START DATA TO EXAMINE

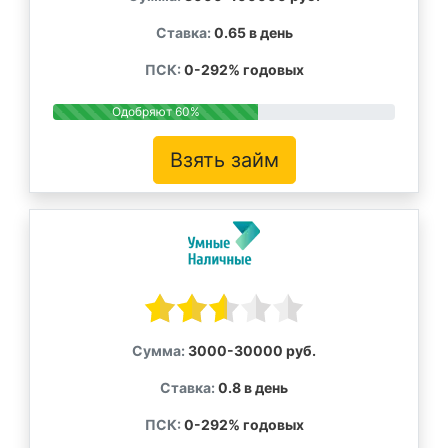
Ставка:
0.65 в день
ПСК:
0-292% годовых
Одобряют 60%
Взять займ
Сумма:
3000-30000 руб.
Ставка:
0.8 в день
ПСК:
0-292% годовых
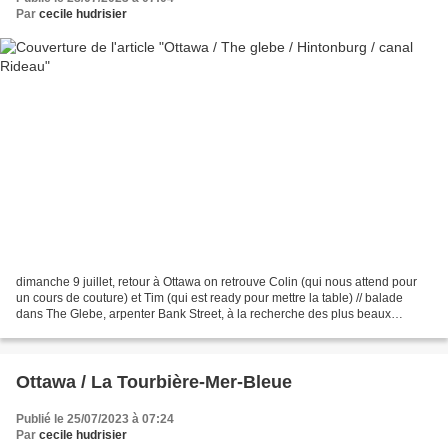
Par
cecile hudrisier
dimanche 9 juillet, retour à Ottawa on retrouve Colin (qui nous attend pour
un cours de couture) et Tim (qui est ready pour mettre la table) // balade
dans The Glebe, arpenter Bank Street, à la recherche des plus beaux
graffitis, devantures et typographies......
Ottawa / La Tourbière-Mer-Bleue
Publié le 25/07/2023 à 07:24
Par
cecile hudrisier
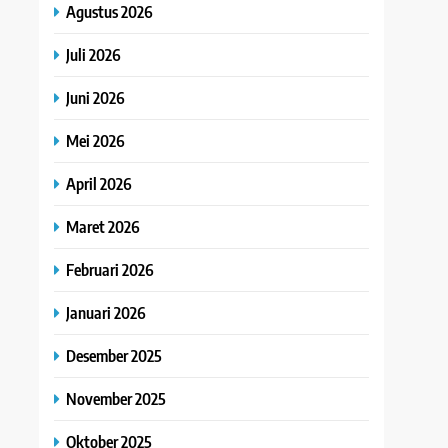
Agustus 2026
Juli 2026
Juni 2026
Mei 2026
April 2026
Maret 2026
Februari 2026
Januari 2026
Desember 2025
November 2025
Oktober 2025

END DATA TO EXAMINE
START DATA TO EXAMINE

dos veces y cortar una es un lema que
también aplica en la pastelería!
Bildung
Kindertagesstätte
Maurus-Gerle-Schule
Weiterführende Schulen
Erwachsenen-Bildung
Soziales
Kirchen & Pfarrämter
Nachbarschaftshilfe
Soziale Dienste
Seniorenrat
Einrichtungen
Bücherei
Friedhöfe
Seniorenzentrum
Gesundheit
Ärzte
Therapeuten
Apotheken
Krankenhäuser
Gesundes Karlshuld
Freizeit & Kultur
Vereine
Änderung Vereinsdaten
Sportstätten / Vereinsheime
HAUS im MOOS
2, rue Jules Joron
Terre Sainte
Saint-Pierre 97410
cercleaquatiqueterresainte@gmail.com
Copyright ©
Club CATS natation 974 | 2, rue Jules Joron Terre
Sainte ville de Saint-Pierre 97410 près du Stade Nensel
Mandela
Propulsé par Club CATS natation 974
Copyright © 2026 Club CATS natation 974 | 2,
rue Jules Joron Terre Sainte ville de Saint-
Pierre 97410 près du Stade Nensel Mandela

END DATA TO EXAMINE

WHAT THE TASK REQUIRES> Show a copy of each line from the data that includes the word "Pierre".

SOLVED PROBLEM>
Saint-Pierre 97410
Sainte ville de Saint-Pierre 97410 près du Stade Nensel
Pierre 97410 près du Stade Nensel Mandela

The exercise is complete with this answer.